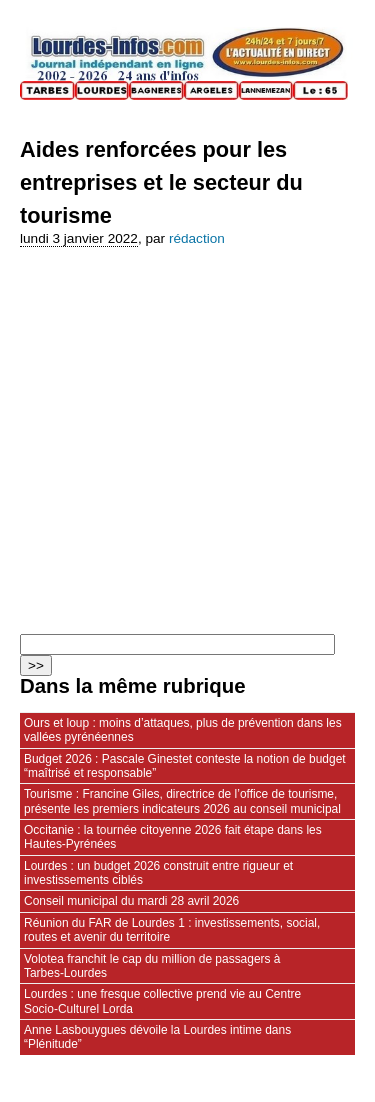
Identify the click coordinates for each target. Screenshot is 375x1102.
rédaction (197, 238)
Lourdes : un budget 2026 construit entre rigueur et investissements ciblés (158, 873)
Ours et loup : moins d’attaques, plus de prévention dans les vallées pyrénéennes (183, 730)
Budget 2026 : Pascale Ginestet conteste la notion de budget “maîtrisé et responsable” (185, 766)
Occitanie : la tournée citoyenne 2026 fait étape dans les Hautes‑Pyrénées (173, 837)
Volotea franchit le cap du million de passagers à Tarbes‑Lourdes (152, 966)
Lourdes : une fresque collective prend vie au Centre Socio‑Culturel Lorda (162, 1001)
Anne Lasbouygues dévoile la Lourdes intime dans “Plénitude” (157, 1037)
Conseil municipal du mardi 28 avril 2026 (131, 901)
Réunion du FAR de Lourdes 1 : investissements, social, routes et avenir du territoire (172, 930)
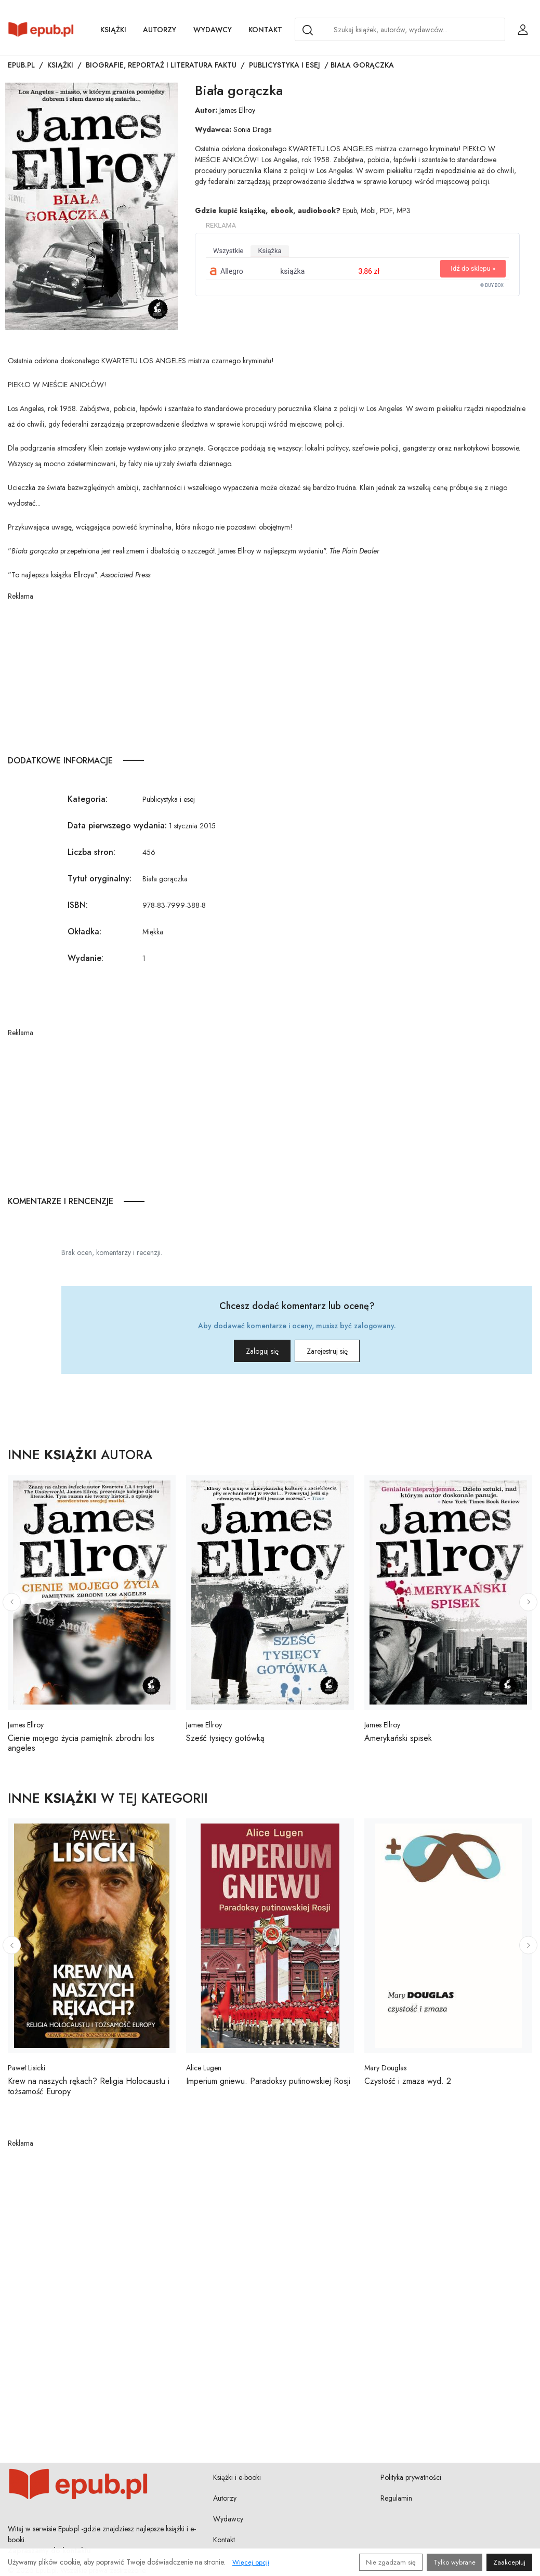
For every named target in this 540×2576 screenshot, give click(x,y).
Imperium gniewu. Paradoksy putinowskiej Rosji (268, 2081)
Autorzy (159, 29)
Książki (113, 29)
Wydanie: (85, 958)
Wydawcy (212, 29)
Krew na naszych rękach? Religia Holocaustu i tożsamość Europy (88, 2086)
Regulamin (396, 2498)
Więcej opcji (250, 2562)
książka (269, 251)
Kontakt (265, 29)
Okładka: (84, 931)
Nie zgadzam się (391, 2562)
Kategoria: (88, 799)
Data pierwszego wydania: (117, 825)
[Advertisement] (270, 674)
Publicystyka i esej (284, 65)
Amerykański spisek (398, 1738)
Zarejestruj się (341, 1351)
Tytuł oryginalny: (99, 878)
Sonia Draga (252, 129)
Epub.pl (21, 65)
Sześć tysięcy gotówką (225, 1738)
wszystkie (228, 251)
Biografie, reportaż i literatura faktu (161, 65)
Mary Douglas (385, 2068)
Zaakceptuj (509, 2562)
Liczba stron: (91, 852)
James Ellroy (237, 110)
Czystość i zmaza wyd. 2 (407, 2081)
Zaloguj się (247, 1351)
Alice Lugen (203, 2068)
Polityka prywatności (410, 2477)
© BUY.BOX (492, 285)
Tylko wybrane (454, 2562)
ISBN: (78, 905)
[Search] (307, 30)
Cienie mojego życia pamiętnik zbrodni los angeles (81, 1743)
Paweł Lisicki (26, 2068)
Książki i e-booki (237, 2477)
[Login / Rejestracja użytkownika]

####

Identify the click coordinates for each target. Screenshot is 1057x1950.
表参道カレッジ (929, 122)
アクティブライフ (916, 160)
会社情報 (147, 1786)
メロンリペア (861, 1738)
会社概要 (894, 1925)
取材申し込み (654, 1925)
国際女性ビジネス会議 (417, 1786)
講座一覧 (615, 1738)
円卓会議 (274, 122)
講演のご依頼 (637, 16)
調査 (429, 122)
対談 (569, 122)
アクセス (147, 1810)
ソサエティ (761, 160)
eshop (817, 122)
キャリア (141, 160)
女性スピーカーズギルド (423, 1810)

####

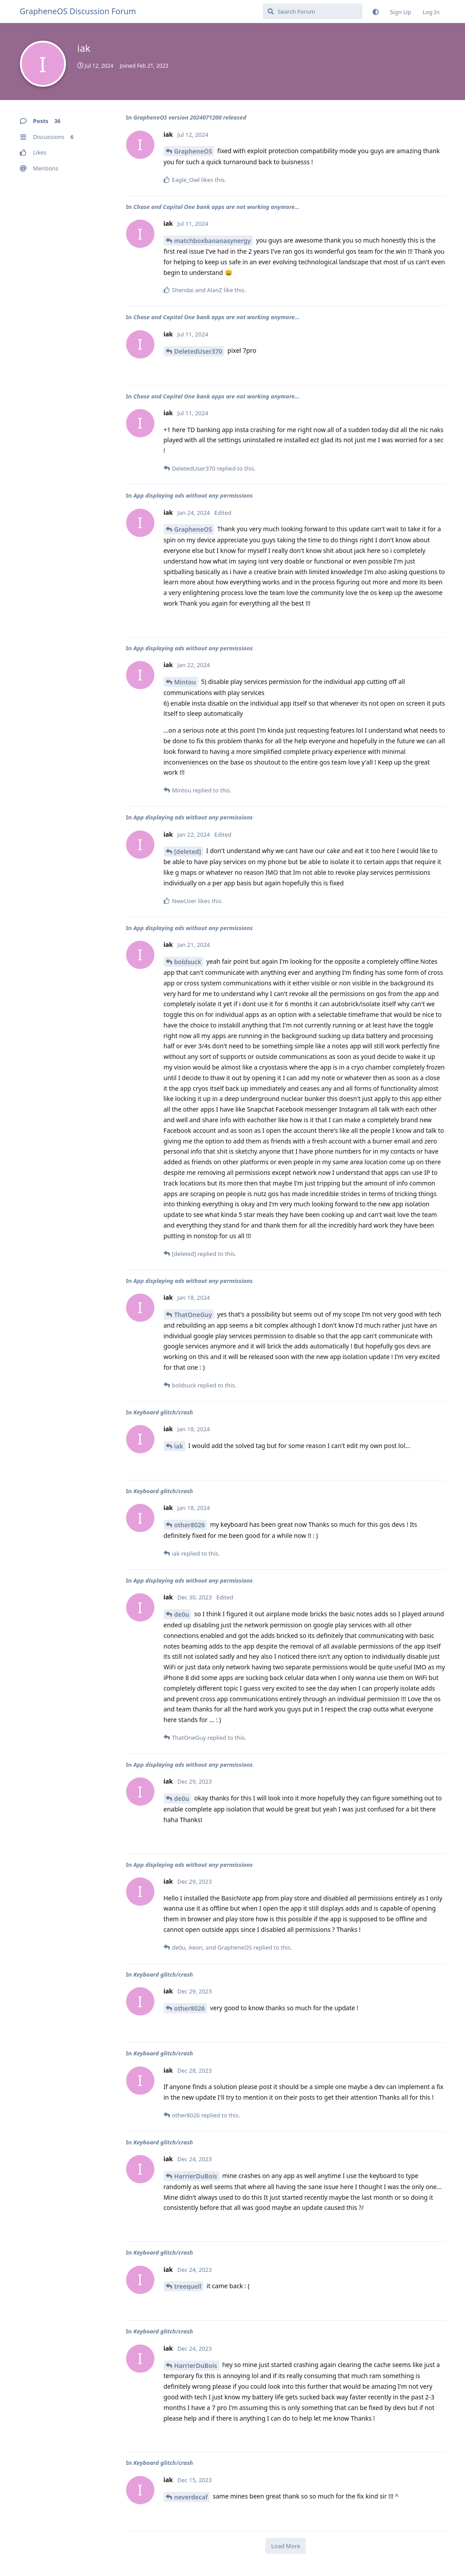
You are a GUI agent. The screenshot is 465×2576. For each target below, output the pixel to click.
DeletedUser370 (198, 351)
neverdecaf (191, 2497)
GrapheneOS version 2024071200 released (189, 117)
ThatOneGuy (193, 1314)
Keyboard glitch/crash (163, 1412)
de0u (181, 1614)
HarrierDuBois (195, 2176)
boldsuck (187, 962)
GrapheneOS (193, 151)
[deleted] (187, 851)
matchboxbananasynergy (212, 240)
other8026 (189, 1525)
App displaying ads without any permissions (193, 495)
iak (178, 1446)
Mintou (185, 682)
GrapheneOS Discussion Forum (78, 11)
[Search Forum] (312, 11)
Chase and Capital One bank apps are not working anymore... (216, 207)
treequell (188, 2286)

####

Aim of the exercise :: Everything above from the line with "Keyboard glitch/crash (163, 1412)" to the line with "treequell (188, 2286)", both included, must be repeated exactly, and nothing outside that range.

Task solution ::
Keyboard glitch/crash (163, 1412)
de0u (181, 1614)
HarrierDuBois (195, 2176)
boldsuck (187, 962)
GrapheneOS (193, 151)
[deleted] (187, 851)
matchboxbananasynergy (212, 240)
other8026 (189, 1525)
App displaying ads without any permissions (193, 495)
iak (178, 1446)
Mintou (185, 682)
GrapheneOS Discussion Forum (78, 11)
[Search Forum] (312, 11)
Chase and Capital One bank apps are not working anymore... (216, 207)
treequell (188, 2286)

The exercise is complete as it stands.